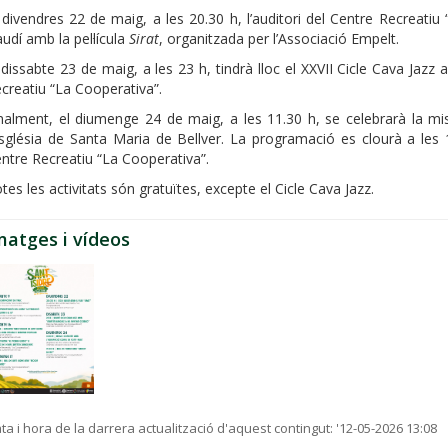
 divendres 22 de maig, a les 20.30 h, l’auditori del Centre Recreatiu
udí amb la pel·lícula
Sirat
, organitzada per l’Associació Empelt.
 dissabte 23 de maig, a les 23 h, tindrà lloc el XXVII Cicle Cava Jaz
creatiu “La Cooperativa”.
nalment, el diumenge 24 de maig, a les 11.30 h, se celebrarà la mi
església de Santa Maria de Bellver. La programació es clourà a le
ntre Recreatiu “La Cooperativa”.
tes les activitats són gratuïtes, excepte el Cicle Cava Jazz.
matges i vídeos
ta i hora de la darrera actualització d'aquest contingut:
'12-05-2026 13:08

# # # # # # #

= What to do =
Be exact. Write out all the entries and omit the pictures.

= Output of the exercise =
 divendres 22 de maig, a les 20.30 h, l’auditori del Centre Recreatiu
udí amb la pel·lícula
Sirat
, organitzada per l’Associació Empelt.
 dissabte 23 de maig, a les 23 h, tindrà lloc el XXVII Cicle Cava Jaz
creatiu “La Cooperativa”.
nalment, el diumenge 24 de maig, a les 11.30 h, se celebrarà la mi
església de Santa Maria de Bellver. La programació es clourà a le
ntre Recreatiu “La Cooperativa”.
tes les activitats són gratuïtes, excepte el Cicle Cava Jazz.
matges i vídeos
ta i hora de la darrera actualització d'aquest contingut:
'12-05-2026 13:08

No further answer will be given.